NEW YORK (Reuters) - The S&P 500 .SPX opened lower, reversing a brief bounce in U.S. stock futures after the U.S. Federal Reserve on Monday said it would backstop an unprecedented range of credit for households, small businesses and major employers to offset the "tremendous hardship," caused by coronavirus.
The Fed said in a statement the effort was taken because “it has become clear that our economy will face severe disruptions.”
DAVID JOY, CHIEF MARKET STRATEGIST, AMERIPRISE, BOSTON
“What the Fed is doing is probably a necessary but, by itself, insufficient precondition to addressing the impact of the coronavirus. The Fed wants to unclog the credit spigot and eliminate illiquidity as a contributing factor to the coming slowdown. Part of that is simply generating confidence that money will be available. But that does not and cannot address the healthcare aspect of this, nor can it address the economic impact of social distancing and stay-at-home directives. Congress also needs to act and buy time for the crisis to stabilize and the economy to restart.”
MICHAEL SKORDELES, U.S. MACRO STRATEGIST, TRUIST/SUNTRUST ADVISORY SERVICES, ATLANTA
On why stocks went lower: “There are some cross-currents offsetting or overwhelming (the Fed). A lot of companies are cutting estimates this morning. The epidemic is getting worse. The recession talk is getting worse, including the St. Louis Fed president (on Sunday) saying unemployment could be 30%. There’s disappointment that Congress didn’t get something done on Sunday. You can pick out of a hat 15 different reasons why people are selling. We had a crummy last week, so there are also people saying, ‘Oh, there’s some strength. I’m going to sell into strength.’”
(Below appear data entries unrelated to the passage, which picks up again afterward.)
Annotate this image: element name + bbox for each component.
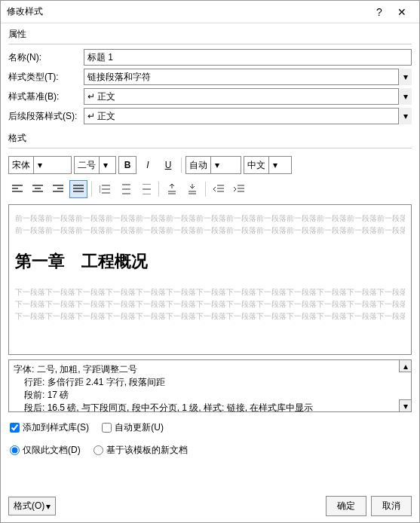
language-value: 中文 [244,159,268,172]
style-type-select[interactable] [84,69,412,85]
help-button[interactable]: ? [368,6,391,18]
template-label: 基于该模板的新文档 [106,444,188,457]
description-box: 字体: 二号, 加粗, 字距调整二号 行距: 多倍行距 2.41 字行, 段落间… [8,359,412,412]
preview-after-text: 下一段落下一段落下一段落下一段落下一段落下一段落下一段落下一段落下一段落下一段落… [15,310,405,323]
auto-update-checkbox[interactable]: 自动更新(U) [102,421,164,434]
preview-before-text: 前一段落前一段落前一段落前一段落前一段落前一段落前一段落前一段落前一段落前一段落… [15,213,405,225]
chevron-down-icon: ▾ [268,157,281,173]
italic-button[interactable]: I [139,156,157,174]
style-base-select[interactable] [84,88,412,105]
indent-increase-button[interactable] [230,180,248,198]
next-style-label: 后续段落样式(S): [8,110,84,123]
name-input[interactable] [84,49,412,66]
style-base-label: 样式基准(B): [8,90,84,103]
name-label: 名称(N): [8,51,84,64]
desc-line-1: 字体: 二号, 加粗, 字距调整二号 [14,363,406,376]
font-family-value: 宋体 [9,159,33,172]
next-style-select[interactable] [84,108,412,124]
ok-button[interactable]: 确定 [326,496,366,516]
preview-after-text: 下一段落下一段落下一段落下一段落下一段落下一段落下一段落下一段落下一段落下一段落… [15,286,405,298]
font-family-select[interactable]: 宋体▾ [8,156,72,174]
align-justify-button[interactable] [69,180,87,198]
preview-after-text: 下一段落下一段落下一段落下一段落下一段落下一段落下一段落下一段落下一段落下一段落… [15,298,405,310]
line-spacing-1-button[interactable] [96,180,114,198]
chevron-down-icon: ▾ [210,157,222,173]
format-section-label: 格式 [1,127,419,146]
add-to-gallery-checkbox[interactable]: 添加到样式库(S) [10,421,89,434]
bold-button[interactable]: B [118,156,136,174]
underline-button[interactable]: U [159,156,177,174]
dialog-title: 修改样式 [7,5,368,18]
scroll-down-button[interactable]: ▾ [399,399,411,411]
scroll-up-button[interactable]: ▴ [399,360,411,372]
font-size-select[interactable]: 二号▾ [74,156,116,174]
space-before-inc-button[interactable] [163,180,181,198]
font-color-value: 自动 [186,159,210,172]
space-before-dec-button[interactable] [183,180,201,198]
chevron-down-icon: ▾ [33,157,45,173]
desc-line-3: 段前: 17 磅 [14,389,406,402]
properties-section-label: 属性 [1,23,419,42]
chevron-down-icon: ▾ [99,157,111,173]
font-size-value: 二号 [75,159,99,172]
preview-box: 前一段落前一段落前一段落前一段落前一段落前一段落前一段落前一段落前一段落前一段落… [8,204,412,355]
format-button-label: 格式(O) [14,500,44,512]
desc-line-2: 行距: 多倍行距 2.41 字行, 段落间距 [14,376,406,389]
indent-decrease-button[interactable] [210,180,228,198]
add-to-gallery-label: 添加到样式库(S) [23,421,89,434]
auto-update-label: 自动更新(U) [115,421,164,434]
close-button[interactable]: ✕ [391,6,413,18]
desc-line-4: 段后: 16.5 磅, 与下段同页, 段中不分页, 1 级, 样式: 链接, 在… [14,402,406,412]
preview-before-text: 前一段落前一段落前一段落前一段落前一段落前一段落前一段落前一段落前一段落前一段落… [15,225,405,237]
this-document-label: 仅限此文档(D) [23,444,81,457]
chevron-down-icon: ▾ [46,501,51,512]
this-document-radio[interactable]: 仅限此文档(D) [10,444,81,457]
cancel-button[interactable]: 取消 [371,496,412,516]
language-select[interactable]: 中文▾ [244,156,292,174]
font-color-select[interactable]: 自动▾ [185,156,241,174]
align-right-button[interactable] [49,180,67,198]
align-center-button[interactable] [29,180,47,198]
align-left-button[interactable] [8,180,26,198]
line-spacing-1-5-button[interactable] [116,180,134,198]
format-dropdown-button[interactable]: 格式(O) ▾ [8,497,56,515]
template-radio[interactable]: 基于该模板的新文档 [94,444,188,457]
line-spacing-2-button[interactable] [136,180,155,198]
style-type-label: 样式类型(T): [8,71,84,84]
preview-heading: 第一章 工程概况 [15,250,405,273]
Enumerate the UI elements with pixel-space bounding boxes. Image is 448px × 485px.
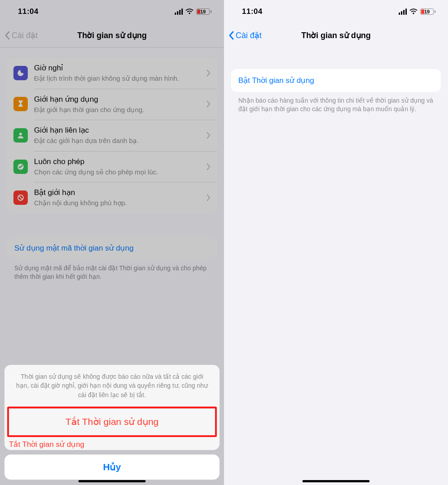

“We are in unprecedented, uncharted waters. There’s so many dislocations with corporate bonds and muni bonds, and that impacts a lot of companies and state governments, county governments and municipal governments. If you don’t have the right credit, and you’re dependent on the bond market to provide that, you’re going to have to lay people off. In the case of a county or city that’s dependent on sales tax, well, you just shut everything down…Unlike Uncle Sam, they can’t deficit spend.”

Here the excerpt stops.